Au cœur de cette célébration, le nom du grand calligraphe égyptien Ibrahim Badr s’impose naturellement. Figure majeure de la scène calligraphique contemporaine, disciple fidèle du maître Khodeir Al-Borsaïdi, il incarne cette voix qui défend l’authenticité de la lettre arabe tout en croyant profondément en son avenir.
Pour Ibrahim Badr, la préservation de l’identité calligraphique est l’enjeu fondamental que doivent porter de tels rendez-vous. La lettre, affirme-t-il, n’est pas une ornementation détachée du sens, mais un être vivant, capable d’évoluer sans jamais renier ses racines. C’est dans cet esprit que cette dixième édition a pris tout son sens, notamment à travers l’hommage rendu au professeur Mohamed Baghdadi, l’un des fondateurs du forum, qui l’a porté à bout de bras pendant dix années, ainsi que par la nomination de Khodeir Al-Borsaïdi comme commissaire général. Un choix hautement symbolique, soulignant la continuité historique et technique des grandes écoles de la calligraphie arabe.
Ibrahim Badr décrit son expérience au sein du forum comme un espace rare de dialogue et d’apprentissage. Les rencontres avec des maîtres calligraphes venus de nombreux pays lui ont permis d’échanger des savoirs, d’admirer des œuvres d’une grande finesse, capables de susciter à la fois plaisir et émerveillement. Cet échange humain et artistique, souligne-t-il, confère au forum sa véritable valeur, le transformant d’une simple exposition en un laboratoire vivant d’idées et de visions.
Avec une sincérité touchante, il confie que l’énergie créative ressentie au Palais des Arts demeure pour lui une source d’inspiration suffisante pour une année entière. Le forum représente, selon ses mots, le souffle vital, le refuge essentiel des calligraphes d’Égypte et du monde arabe.
Sur le plan personnel, Ibrahim Badr nourrit un rêve qu’il assume avec humilité : fonder sa propre école dédiée à l’art de la calligraphie arabe. Il est convaincu que l’héritage de son maître Khodeir Al-Borsaïdi ne peut se perpétuer qu’à travers de nouvelles générations portant la flamme. L’entraînement constant, la patience, le travail approfondi des lettres isolées et le respect rigoureux des règles des différents styles sont, selon lui, la voie authentique vers l’excellence et les sommets de l’art.

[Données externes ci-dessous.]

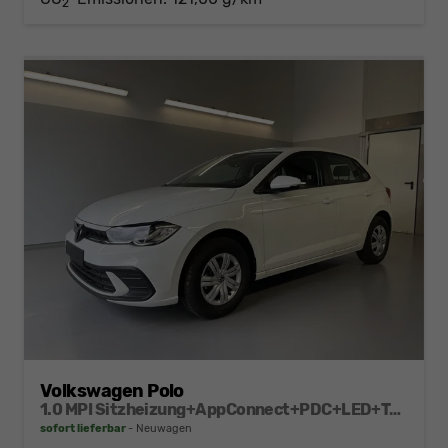
2
Volkswagen Polo
1.0 MPI Sitzheizung+AppConnect+PDC+LED+Touch+Lichtsensor+MultiLenkrad
sofort lieferbar
Neuwagen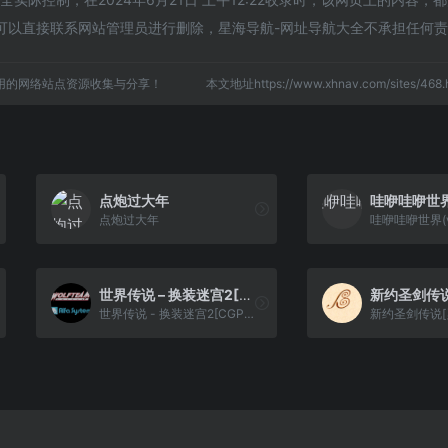
可以直接联系网站管理员进行删除，星海导航-网址导航大全不承担任何
用的网络站点资源收集与分享！
本文地址https://www.xhnav.com/sites/4
点炮过大年
点炮过大年
世界传说 – 换装迷宫2[CGP](v3.31)(简)(JP)(64Mb)
世界传说 - 换装迷宫2[CGP](v3.31)(简)(JP)(64Mb)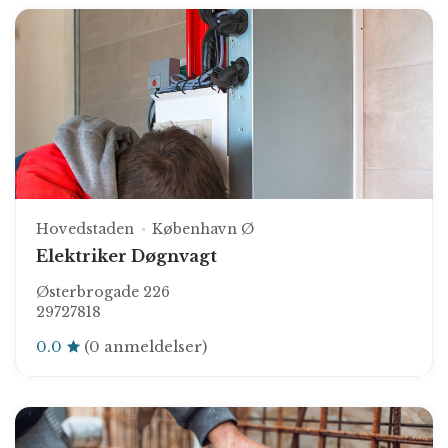
Hovedstaden
København Ø
Elektriker Døgnvagt
Østerbrogade 226
29727818
0.0
(0 anmeldelser)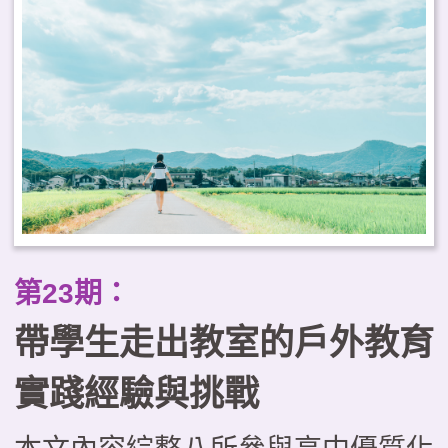
缺乏系統化的課程設計、缺少以學
生為主體的思考，以及評量機制有
待強化等困境。本文試圖運用「優
質學校戶外教育課程的層級架
構」，從理念價值、規劃實施與成
效評量三層面提出優化課程的整全
思考；並進一步探討戶外教育與
第23期：
PBL、SEL及SDL等新興議題和學
帶學生走出教室的戶外教育
習模式整合發展的可能，成為實踐
素養導向教學的關鍵途徑。
實踐經驗與挑戰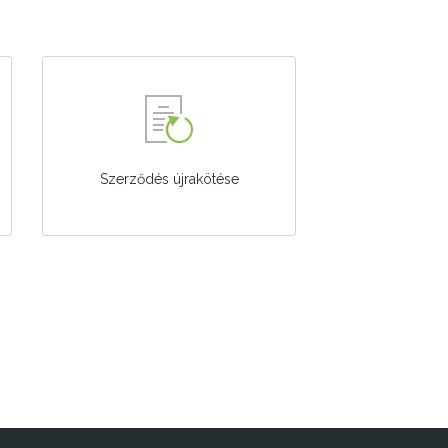
Szerződés újrakötése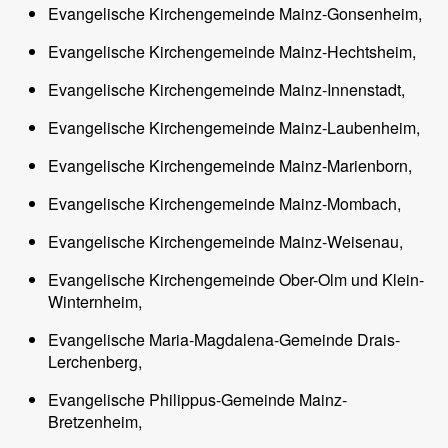
Evangelische Kirchengemeinde Mainz-Gonsenheim,
Evangelische Kirchengemeinde Mainz-Hechtsheim,
Evangelische Kirchengemeinde Mainz-Innenstadt,
Evangelische Kirchengemeinde Mainz-Laubenheim,
Evangelische Kirchengemeinde Mainz-Marienborn,
Evangelische Kirchengemeinde Mainz-Mombach,
Evangelische Kirchengemeinde Mainz-Weisenau,
Evangelische Kirchengemeinde Ober-Olm und Klein-
Winternheim,
Evangelische Maria-Magdalena-Gemeinde Drais-
Lerchenberg,
Evangelische Philippus-Gemeinde Mainz-
Bretzenheim,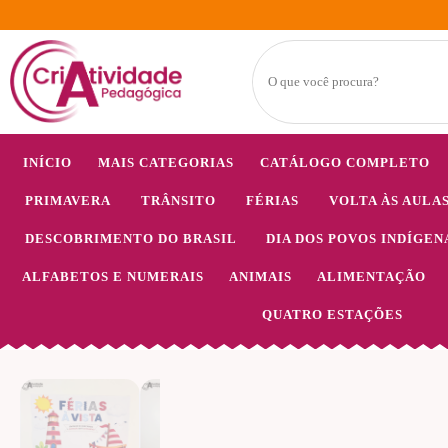
INÍCIO
MAIS CATEGORIAS
CATÁLOGO COMPLETO
PRIMAVERA
TRÂNSITO
FÉRIAS
VOLTA ÀS AULA
DESCOBRIMENTO DO BRASIL
DIA DOS POVOS INDÍGEN
ALFABETOS E NUMERAIS
ANIMAIS
ALIMENTAÇÃO
QUATRO ESTAÇÕES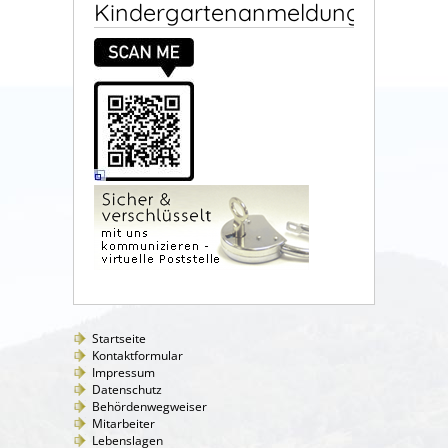
Kindergartenanmeldung
Startseite
Kontaktformular
Impressum
Datenschutz
Behördenwegweiser
Mitarbeiter
Lebenslagen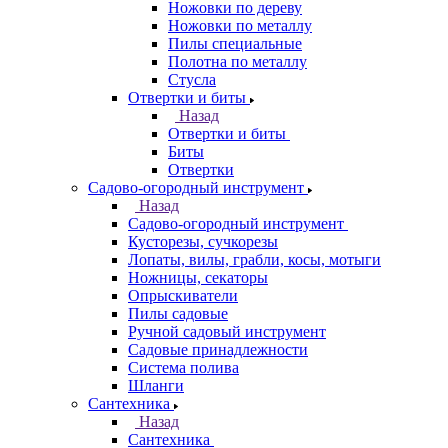
Ножовки по дереву
Ножовки по металлу
Пилы специальные
Полотна по металлу
Стусла
Отвертки и биты
Назад
Отвертки и биты
Биты
Отвертки
Садово-огородный инструмент
Назад
Садово-огородный инструмент
Кусторезы, сучкорезы
Лопаты, вилы, грабли, косы, мотыги
Ножницы, секаторы
Опрыскиватели
Пилы садовые
Ручной садовый инструмент
Садовые принадлежности
Система полива
Шланги
Сантехника
Назад
Сантехника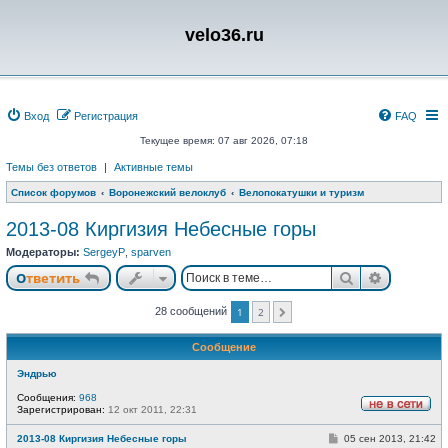
velo36.ru
Вход
Регистрация
FAQ
Текущее время: 07 авг 2026, 07:18
Темы без ответов
|
Активные темы
Список форумов
Воронежский велоклуб
Велопокатушки и туризм
2013-08 Киргизия Небесные горы
Модераторы:
SergeyP
,
sparven
Поиск
Расшире
Ответить
28 сообщений
1
2
След.
Сообщение
Эндрью
Сообщения:
968
Зарегистрирован:
12 окт 2011, 22:31
Н
е
С
2013-08 Киргизия Небесные горы
05 сен 2013, 21:42
в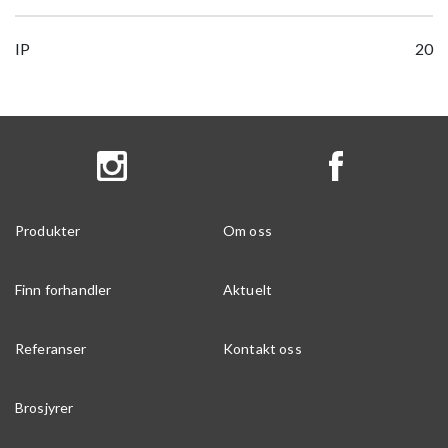
IP
20
Produkter
Om oss
Finn forhandler
Aktuelt
Referanser
Kontakt oss
Brosjyrer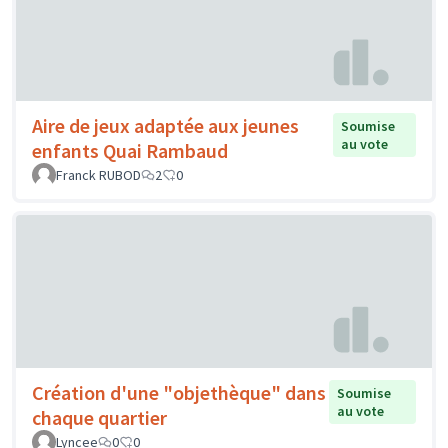
Aire de jeux adaptée aux jeunes
Soumise
au vote
enfants Quai Rambaud
Franck RUBOD
2
0
Création d'une "objethèque" dans
Soumise
au vote
chaque quartier
Lyncee
0
0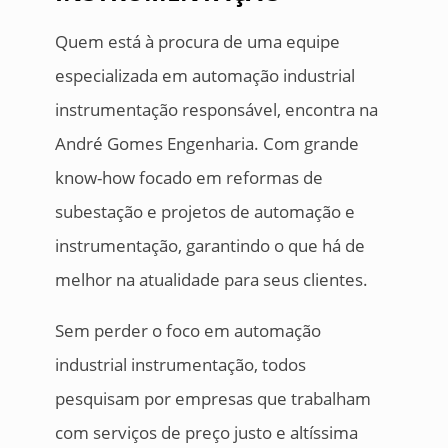
Quem está à procura de uma equipe
especializada em automação industrial
instrumentação responsável, encontra na
André Gomes Engenharia. Com grande
know-how focado em reformas de
subestação e projetos de automação e
instrumentação, garantindo o que há de
melhor na atualidade para seus clientes.
Sem perder o foco em automação
industrial instrumentação, todos
pesquisam por empresas que trabalham
com serviços de preço justo e altíssima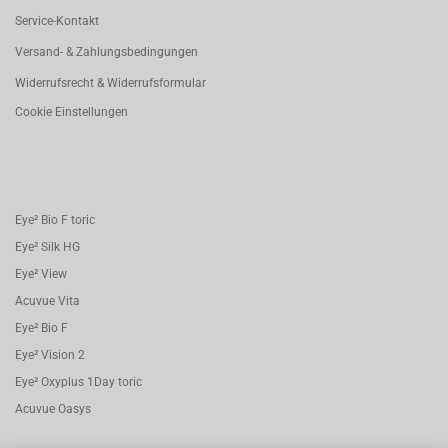
Service-Kontakt
Versand- & Zahlungsbedingungen
Widerrufsrecht & Widerrufsformular
Cookie Einstellungen
Eye² Bio F toric
Eye² Silk HG
Eye² View
Acuvue Vita
Eye² Bio F
Eye² Vision 2
Eye² Oxyplus 1Day toric
Acuvue Oasys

Placée sous le haut patronage du ministre de la Culture, organisée par le Fonds de développement culturel en collaboration avec l’Association égyptienne de la calligraphie arabe, cette édition a réuni 213 artistes issus de 21 pays arabes et étrangers, ainsi qu’un concours officiel ayant rassemblé plus de 150 participants. Les étudiants de l’École Khodeir Al-Borsaïdi de calligraphie arabe y ont également pris part, dans une scène éloquente de transmission et de continuité artistique.
Ibrahim Badr exprime enfin une joie particulière à la vue des œuvres du grand artiste plasticien Mohamed Abla, qui ont su insuffler l’esprit des arts plastiques dans l’univers de la calligraphie, ainsi que son admiration profonde pour les tableaux de Khodeir Al-Borsaïdi, qu’il considère comme des jalons majeurs de l’histoire contemporaine de la lettre arabe.
Ainsi, le dixième Forum de la calligraphie arabe n’a pas été un simple événement artistique de passage, mais de véritables lignes d’or tracées sur les murs du Palais des Arts. Des lignes qui affirment, avec douceur et force, que la lettre arabe demeure capable de porter un message de paix, de bâtir un pont entre passé et avenir, et de rappeler que l’identité s’écrit, se transmet et se protège.